Certain tree species are less suitable for urban yards and are more likely to cause problems. This is reflected in many municipalities often selecting only three large tree species for planting in busy areas.

Trees to Avoid:

  • Manitoba Maple/Box Elder: This common urban tree has a short lifespan, a tendency to grow multiple stems, fast-rotting wood, and becomes unstable as it ages. If you see a mature Manitoba Maple (30-40 years old) on the property, consider a professional assessment and potentially negotiate its removal before closing the deal.

  • Mountain Ash (Mature): While beautiful, mountain ash trees don’t age gracefully. After about 30 years, they become prone to rot, instability, and collapse due to their multi-trunk growth habit.

  • Swedish Aspen: These trees have a notoriously short lifespan (12-20 years in Alberta). A mature Swedish aspen is likely to require costly removal within a few years.

  • Willows (Mature): Better suited for windbreaks and acreages, willows make poor urban trees. Their short lifespan (for large trees), incredibly fast growth (up to 10 feet per year), unstable growth habits, and weak, fast-rotting wood often lead to issues as they quickly become large and prone to collapse. Mature willow removal can be particularly expensive due to their size and difficult stumps.

If the yard you’re considering purchasing has a mature tree of any of these species, it’s wise to factor some tree work into the price negotiations. 

Tip: When gauging a mature trees age; the age of the house is generally a reliable indicator. With many large trees being planted at the time the home was built. Any trees mentioned above should be considered for removal if over 40 years old.

Desirable Tree Types

Well-cared-for, mature trees can add thousands of dollars to your property value, offer priceless aesthetic beauty, and even save you money on heating and cooling costs. Here are some highly desirable mature trees to look for on your new property:

  • Elm: Properly maintained, elms boast sturdy wood, a reliable growth pattern, exceptional hardiness, and a long lifespan. They can be a multi-generational asset on your property.

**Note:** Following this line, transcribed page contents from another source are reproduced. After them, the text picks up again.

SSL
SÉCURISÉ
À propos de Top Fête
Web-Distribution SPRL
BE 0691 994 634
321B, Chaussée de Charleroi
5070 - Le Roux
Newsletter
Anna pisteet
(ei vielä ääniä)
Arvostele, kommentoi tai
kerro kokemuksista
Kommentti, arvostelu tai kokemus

  • Linden: Lindens are highly desirable estate trees, likely to increase your property value for centuries. They have uniform growth, require minimal maintenance, are hardy, disease-resistant, and offer fragrant blooms alongside their long lifespan.

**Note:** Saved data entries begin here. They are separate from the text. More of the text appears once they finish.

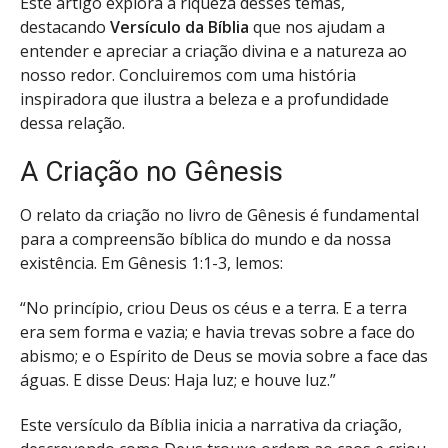
Este artigo explora a riqueza desses temas,
destacando
Versículo da Bíblia
que nos ajudam a
entender e apreciar a criação divina e a natureza ao
nosso redor. Concluiremos com uma história
inspiradora que ilustra a beleza e a profundidade
dessa relação.
A Criação no Gênesis
O relato da criação no livro de Gênesis é fundamental
para a compreensão bíblica do mundo e da nossa
existência. Em Gênesis 1:1-3, lemos:
“No princípio, criou Deus os céus e a terra. E a terra
era sem forma e vazia; e havia trevas sobre a face do
abismo; e o Espírito de Deus se movia sobre a face das
águas. E disse Deus: Haja luz; e houve luz.”
Este versículo da Bíblia inicia a narrativa da criação,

  • Silver Maple: While these trees can struggle to reach maturity in Alberta’s climate, those that do are quite hardy and reliable. Their unique look, long lifespan, and stable form make them a great long-term choice.

  • Green/Black Ash: Unrelated to the problematic mountain ash, green ash trees have graced roads and parks for a long time. Their highly rot-resistant wood, beautiful fall colors, and a relatively stable growth habit make them a valuable addition to any yard.

Trees Care History

Assessing a Tree’s Past Care

You don’t need a maintenance report to see how a tree has been treated. Here are some telltale signs of neglect or harmful past pruning practices:

  • Topping/Pollarding: This severe cutting leaves haphazard stubs where branches used to be. Look for clusters of fast-growing shoots sprouting from large cuts on the trunk. This irreversible damage creates an unnatural-looking, unstable tree prone to safety hazards. The new growth is weakly attached and often breaks during Edmonton storms.

  • Large Dead Sections: Obvious dead sections signal severe neglect and poor overall health.

  • Poor Shape: Sharp “V” shaped branch angles, multiple trunks on spruce trees, and cracked limbs indicate improper care. While an experienced arborist might be able to improve some aspects, certain damage can permanently compromise a tree’s long-term health and safety.